╭─ Supplied material
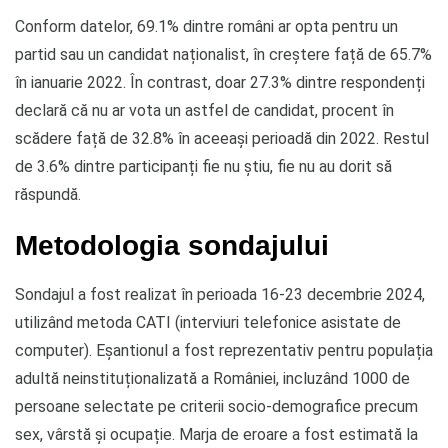
Conform datelor, 69.1% dintre români ar opta pentru un
partid sau un candidat naționalist, în creștere față de 65.7%
în ianuarie 2022. În contrast, doar 27.3% dintre respondenți
declară că nu ar vota un astfel de candidat, procent în
scădere față de 32.8% în aceeași perioadă din 2022. Restul
de 3.6% dintre participanți fie nu știu, fie nu au dorit să
răspundă.
Metodologia sondajului
Sondajul a fost realizat în perioada 16-23 decembrie 2024,
utilizând metoda CATI (interviuri telefonice asistate de
computer). Eșantionul a fost reprezentativ pentru populația
adultă neinstituționalizată a României, incluzând 1000 de
persoane selectate pe criterii socio-demografice precum
sex, vârstă și ocupație. Marja de eroare a fost estimată la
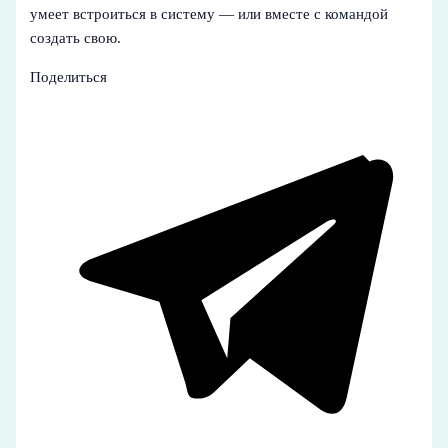
умеет встроиться в систему — или вместе с командой
создать свою.
Поделиться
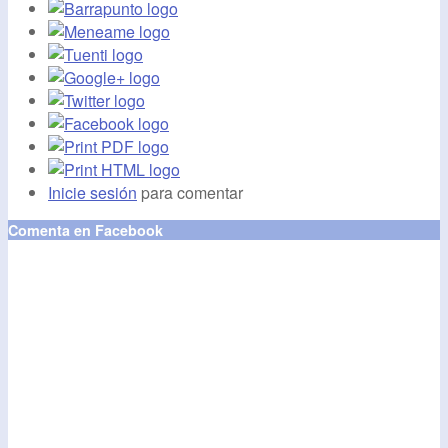
Inicie sesión
para comentar
Comenta en Facebook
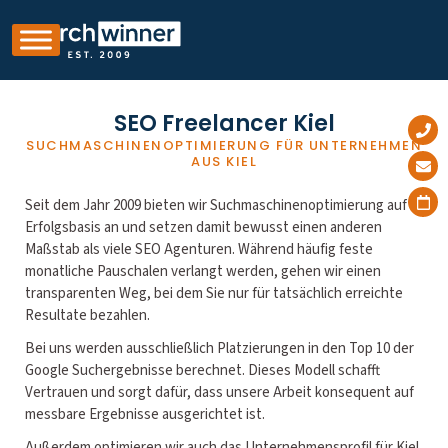
SEO Freelancer Kiel
SUCHMASCHINENOPTIMIERUNG FÜR UNTERNEHMEN
AUS KIEL
Seit dem Jahr 2009 bieten wir Suchmaschinenoptimierung auf
Erfolgsbasis an und setzen damit bewusst einen anderen
Maßstab als viele SEO Agenturen. Während häufig feste
monatliche Pauschalen verlangt werden, gehen wir einen
transparenten Weg, bei dem Sie nur für tatsächlich erreichte
Resultate bezahlen.
Bei uns werden ausschließlich Platzierungen in den Top 10 der
Google Suchergebnisse berechnet. Dieses Modell schafft
Vertrauen und sorgt dafür, dass unsere Arbeit konsequent auf
messbare Ergebnisse ausgerichtet ist.
Außerdem optimieren wir auch das Unternehmensprofil für Kiel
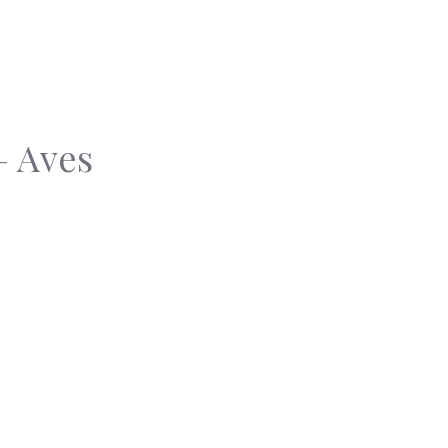
– Aves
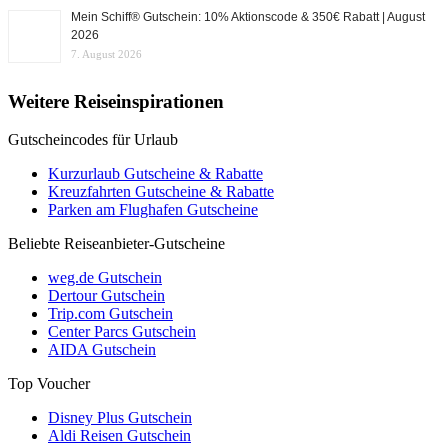
Mein Schiff® Gutschein: 10% Aktionscode & 350€ Rabatt | August
2026
7. August 2026
Weitere Reiseinspirationen
Gutscheincodes für Urlaub
Kurzurlaub Gutscheine & Rabatte
Kreuzfahrten Gutscheine & Rabatte
Parken am Flughafen Gutscheine
Beliebte Reiseanbieter-Gutscheine
weg.de Gutschein
Dertour Gutschein
Trip.com Gutschein
Center Parcs Gutschein
AIDA Gutschein
Top Voucher
Disney Plus Gutschein
Aldi Reisen Gutschein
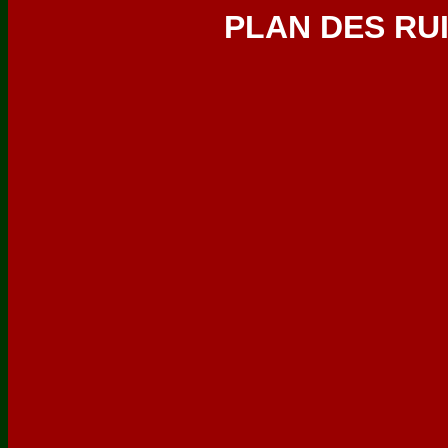
PLAN DES RU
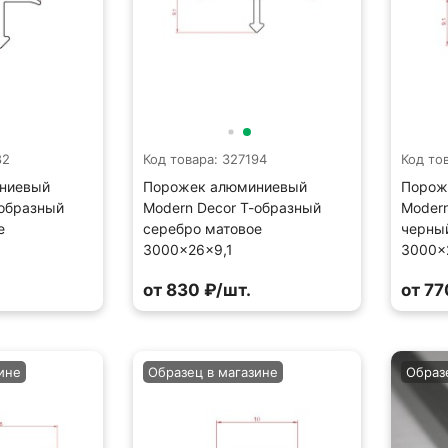
82
Код товара: 327194
Код то
ниевый
Порожек алюминиевый
Порож
-образный
Modern Decor Т-образный
Modern
е
серебро матовое
черны
3000×26×9,1
3000×
от 830 ₽/шт.
от 77
ине
Образец в магазине
Образ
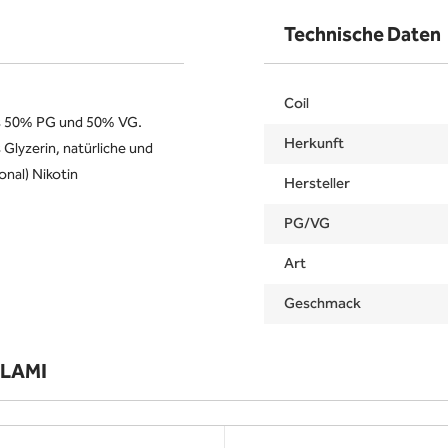
Technische Daten
Coil
s 50% PG und 50% VG.
Herkunft
 Glyzerin, natürliche und
onal) Nikotin
Hersteller
PG/VG
Art
Geschmack
ULAMI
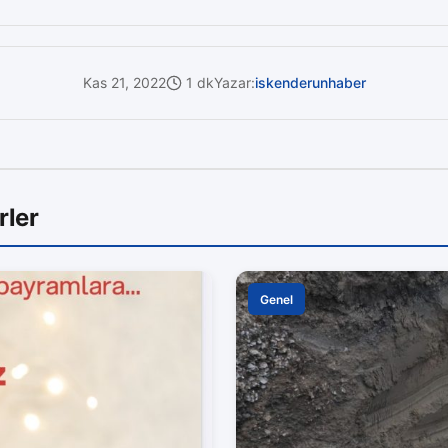
Kas 21, 2022
1 dk
Yazar:
iskenderunhaber
rler
Genel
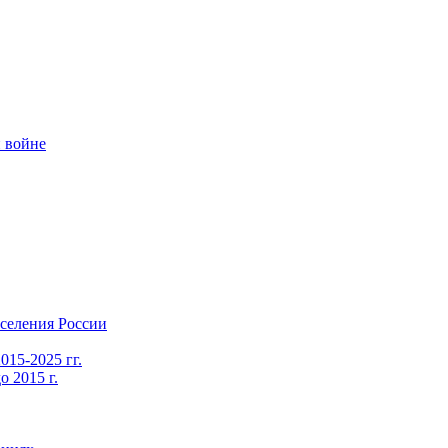
 войне
селения России
015-2025 гг.
 2015 г.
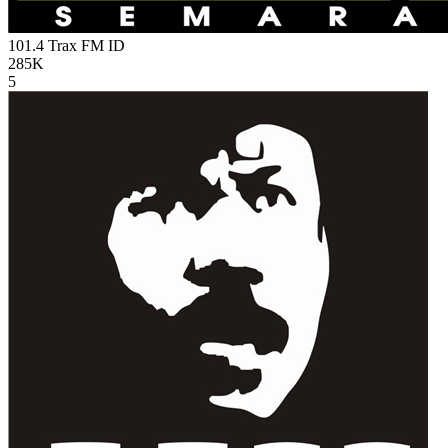
101.4 Trax FM
ID
285K
5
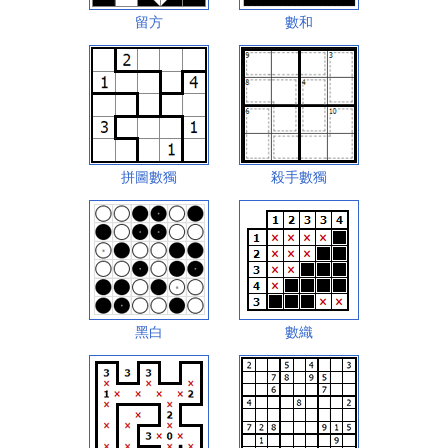
留方
數和
拼圖數獨
殺手數獨
黑白
數織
╰─
**What the task requires:** Reproduce every line above containing "Gutscheine".

**Task solution:**
Kurzurlaub Gutscheine & Rabatte
Kreuzfahrten Gutscheine & Rabatte
Parken am Flughafen Gutscheine
Beliebte Reiseanbieter-Gutscheine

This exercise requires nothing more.